▶ [Your goal]:
Only the lines from the top of the records below through the line containing "Sin parabenos ni alcohol" should be printed, exactly and without pictures.

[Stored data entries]
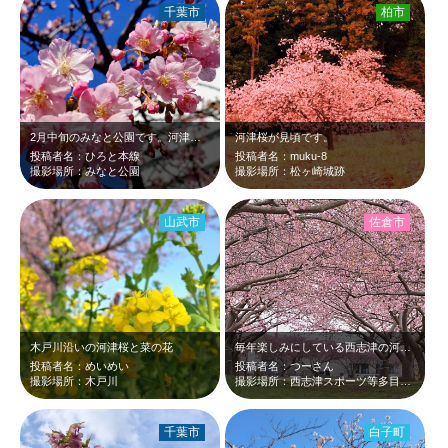
千葉市
柏市
2月中旬のみなと公園です。河津桜が見頃だったのでアップで撮りました。濃いピンク…
河津桜が見頃です。
投稿者名：ひろと本線
投稿者名：muku-8
撮影場所：みなと公園
撮影場所：松ヶ崎城跡
山武市
佐倉市
木戸川沿いの河津桜と菜の花
毎年楽しみにしている西志津の河津桜が見頃になってきました。
投稿者名：めいめい
投稿者名：つーさん
撮影場所：木戸川
撮影場所：西志津スポーツ等多目的広場
千葉市
白子町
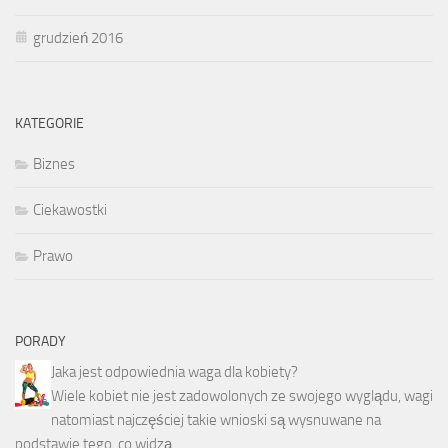
grudzień 2016
KATEGORIE
Biznes
Ciekawostki
Prawo
PORADY
Jaka jest odpowiednia waga dla kobiety?
Wiele kobiet nie jest zadowolonych ze swojego wyglądu, wagi
natomiast najczęściej takie wnioski są wysnuwane na
podstawie tego, co widzą …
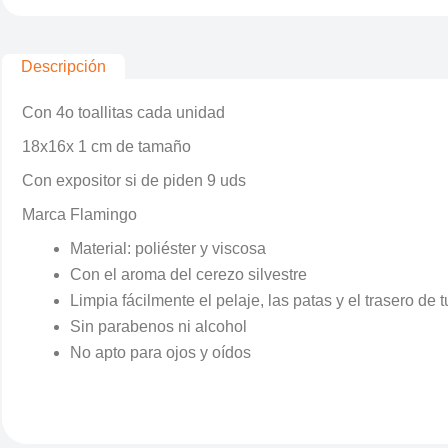
Descripción
Con 4o toallitas cada unidad
18x16x 1 cm de tamaño
Con expositor si de piden 9 uds
Marca Flamingo
Material: poliéster y viscosa
Con el aroma del cerezo silvestre
Limpia fácilmente el pelaje, las patas y el trasero de t
Sin parabenos ni alcohol
No apto para ojos y oídos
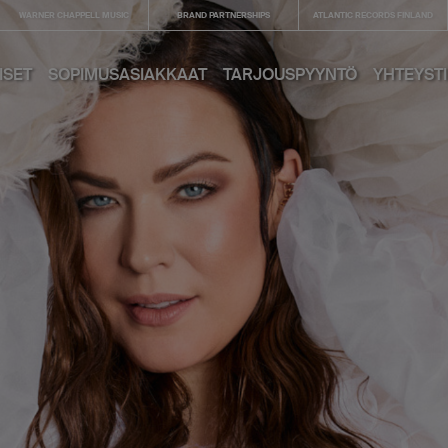
WARNER CHAPPELL MUSIC
BRAND PARTNERSHIPS
ATLANTIC RECORDS FINLAND
ISET
SOPIMUSASIAKKAAT
TARJOUS­PYYNTÖ
YHTEYST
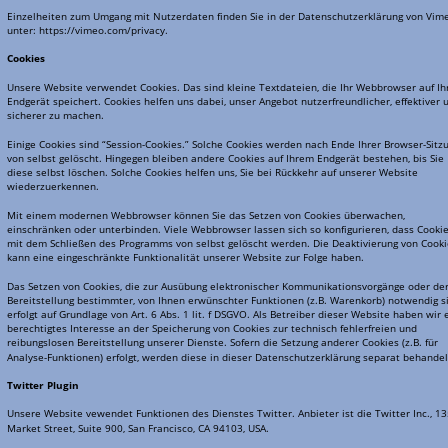
Einzelheiten zum Umgang mit Nutzerdaten finden Sie in der Datenschutzerklärung von Vim
unter: https://vimeo.com/privacy.
Cookies
Unsere Website verwendet Cookies. Das sind kleine Textdateien, die Ihr Webbrowser auf Ih
Endgerät speichert. Cookies helfen uns dabei, unser Angebot nutzerfreundlicher, effektiver 
sicherer zu machen.
Einige Cookies sind “Session-Cookies.” Solche Cookies werden nach Ende Ihrer Browser-Sitz
von selbst gelöscht. Hingegen bleiben andere Cookies auf Ihrem Endgerät bestehen, bis Sie 
diese selbst löschen. Solche Cookies helfen uns, Sie bei Rückkehr auf unserer Website 
wiederzuerkennen.
Mit einem modernen Webbrowser können Sie das Setzen von Cookies überwachen, 
einschränken oder unterbinden. Viele Webbrowser lassen sich so konfigurieren, dass Cookie
mit dem Schließen des Programms von selbst gelöscht werden. Die Deaktivierung von Cooki
kann eine eingeschränkte Funktionalität unserer Website zur Folge haben.
Das Setzen von Cookies, die zur Ausübung elektronischer Kommunikationsvorgänge oder der
Bereitstellung bestimmter, von Ihnen erwünschter Funktionen (z.B. Warenkorb) notwendig si
erfolgt auf Grundlage von Art. 6 Abs. 1 lit. f DSGVO. Als Betreiber dieser Website haben wir e
berechtigtes Interesse an der Speicherung von Cookies zur technisch fehlerfreien und 
reibungslosen Bereitstellung unserer Dienste. Sofern die Setzung anderer Cookies (z.B. für 
Analyse-Funktionen) erfolgt, werden diese in dieser Datenschutzerklärung separat behandel
Twitter Plugin
Unsere Website vewendet Funktionen des Dienstes Twitter. Anbieter ist die Twitter Inc., 13
Market Street, Suite 900, San Francisco, CA 94103, USA.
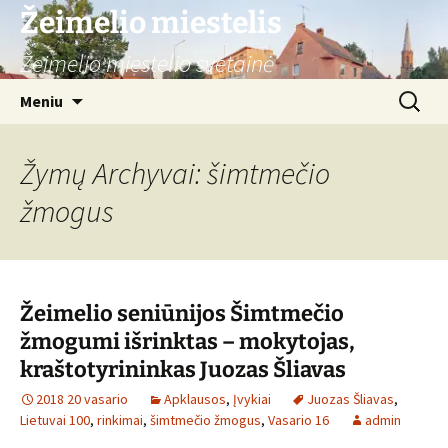
Žeimelio miestelis
Žeimelio miestelio svetainė
Pereiti
Ieškoti:
Meniu
prie
turinio
Žymų Archyvai: šimtmečio
žmogus
Žeimelio seniūnijos Šimtmečio
žmogumi išrinktas – mokytojas,
kraštotyrininkas Juozas Šliavas
2018 20 vasario
Apklausos
,
Įvykiai
Juozas Šliavas
,
Lietuvai 100
,
rinkimai
,
šimtmečio žmogus
,
Vasario 16
admin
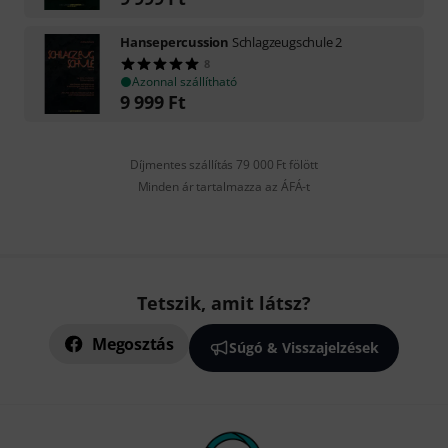
Hansepercussion
Schlagzeugschule 2
8
Azonnal szállítható
9 999
Ft
Díjmentes szállítás 79 000 Ft fölött
Minden ár tartalmazza az ÁFÁ-t
Tetszik, amit látsz?
Megosztás
Súgó & Visszajelzések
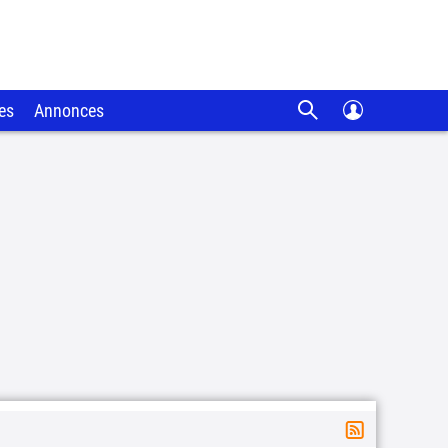
es
Annonces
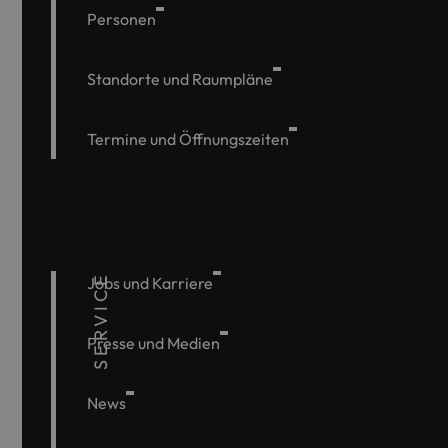
Personen
Standorte und Raumpläne
Termine und Öffnungszeiten
SERVICE
Jobs und Karriere
Presse und Medien
News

▶ [Exercise output]:
千葉市
柏市
2月中旬のみなと公園です。河津桜が見頃だったのでアップで撮りました。濃いピンク…
河津桜が見頃です。
投稿者名：ひろと本線
投稿者名：muku-8
撮影場所：みなと公園
撮影場所：松ヶ崎城跡
山武市
佐倉市
木戸川沿いの河津桜と菜の花
毎年楽しみにしている西志津の河津桜が見頃になってきました。
投稿者名：めいめい
投稿者名：つーさん
撮影場所：木戸川
撮影場所：西志津スポーツ等多目的広場
千葉市
白子町
grudzień 2016
KATEGORIE
Biznes
Ciekawostki
Prawo
PORADY
Jaka jest odpowiednia waga dla kobiety?
Wiele kobiet nie jest zadowolonych ze swojego wyglądu, wagi
natomiast najczęściej takie wnioski są wysnuwane na
podstawie tego, co widzą …
Descripción
Con 4o toallitas cada unidad
18x16x 1 cm de tamaño
Con expositor si de piden 9 uds
Marca Flamingo
Material: poliéster y viscosa
Con el aroma del cerezo silvestre
Limpia fácilmente el pelaje, las patas y el trasero de t
Sin parabenos ni alcohol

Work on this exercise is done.